## [Your objective]
With every picture left out, give the data below back exactly.

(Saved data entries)

=-=-=-=-=

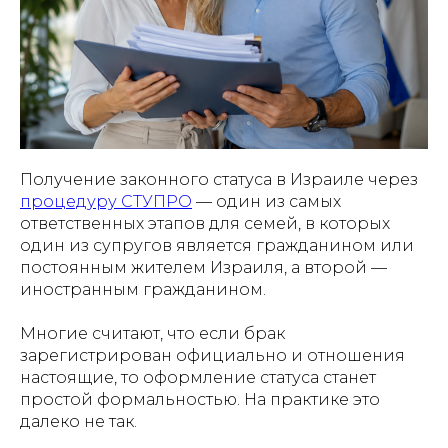
Получение законного статуса в Израиле через
процедуру СТУПРО
— один из самых
ответственных этапов для семей, в которых
один из супругов является гражданином или
постоянным жителем Израиля, а второй —
иностранным гражданином.
Многие считают, что если брак
зарегистрирован официально и отношения
настоящие, то оформление статуса станет
простой формальностью. На практике это
далеко не так.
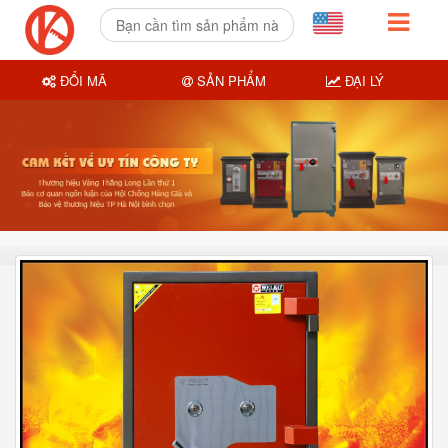
ĐỔI MÃ
SẢN PHẨM
ĐẠI LÝ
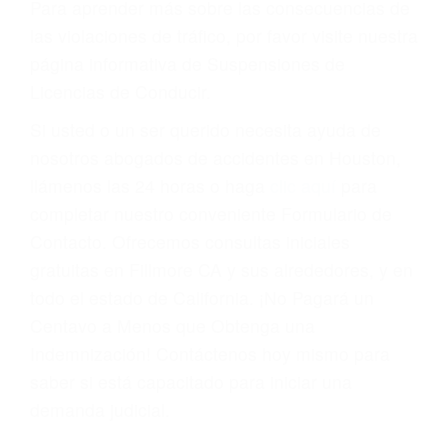
Cada condena por una violación de tránsito
suma un punto en su licencia de conducir. Su
compañía de seguros incluso podría cancelar su
póliza, o incrementarla sustancialmente. No
corra el riesgo. Contacte a nuestro abogado en
violaciones de tránsito hoy mismo y obtenga un
servicio personalizado y una representación
legal de la más alta calidad.
Para aprender más sobre las consecuencias de
las violaciones de tráfico, por favor visite nuestra
página informativa de Suspensiones de
Licencias de Conducir.
Si usted o un ser querido necesita ayuda de
nosotros abogados de accidentes en Houston,
llámenos las 24 horas o haga
clic aquí
para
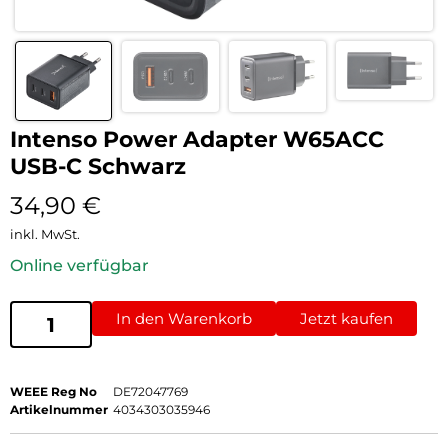
Intenso Power Adapter W65ACC
USB-C Schwarz
34,90
€
inkl. MwSt.
Online verfügbar
In den Warenkorb
Jetzt kaufen
WEEE Reg No
DE72047769
Artikelnummer
4034303035946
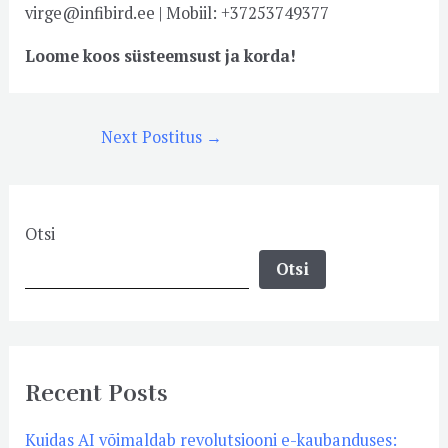
virge@infibird.ee | Mobiil: +37253749377
Loome koos süsteemsust ja korda!
Next Postitus
→
Otsi
Otsi
Recent Posts
Kuidas AI võimaldab revolutsiooni e-kaubanduses:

=-=-=-=-=

## [Response to the task]
Получение законного статуса в Израиле через
процедуру СТУПРО
— один из самых
ответственных этапов для семей, в которых
один из супругов является гражданином или
постоянным жителем Израиля, а второй —
иностранным гражданином.
Многие считают, что если брак
зарегистрирован официально и отношения
настоящие, то оформление статуса станет
простой формальностью. На практике это
далеко не так.
ĐỔI MÃ
SẢN PHẨM
ĐẠI LÝ
Cada condena por una violación de tránsito
suma un punto en su licencia de conducir. Su
compañía de seguros incluso podría cancelar su
póliza, o incrementarla sustancialmente. No
corra el riesgo. Contacte a nuestro abogado en
violaciones de tránsito hoy mismo y obtenga un
servicio personalizado y una representación
legal de la más alta calidad.
Para aprender más sobre las consecuencias de
las violaciones de tráfico, por favor visite nuestra
página informativa de Suspensiones de
Licencias de Conducir.
Si usted o un ser querido necesita ayuda de
nosotros abogados de accidentes en Houston,
llámenos las 24 horas o haga
clic aquí
para
Intenso Power Adapter W65ACC
USB-C Schwarz
34,90
€
inkl. MwSt.
Online verfügbar
In den Warenkorb
Jetzt kaufen
WEEE Reg No
DE72047769
Artikelnummer
4034303035946
virge@infibird.ee | Mobiil: +37253749377
Loome koos süsteemsust ja korda!
Next Postitus
→
Otsi
Otsi
Recent Posts
Kuidas AI võimaldab revolutsiooni e-kaubanduses:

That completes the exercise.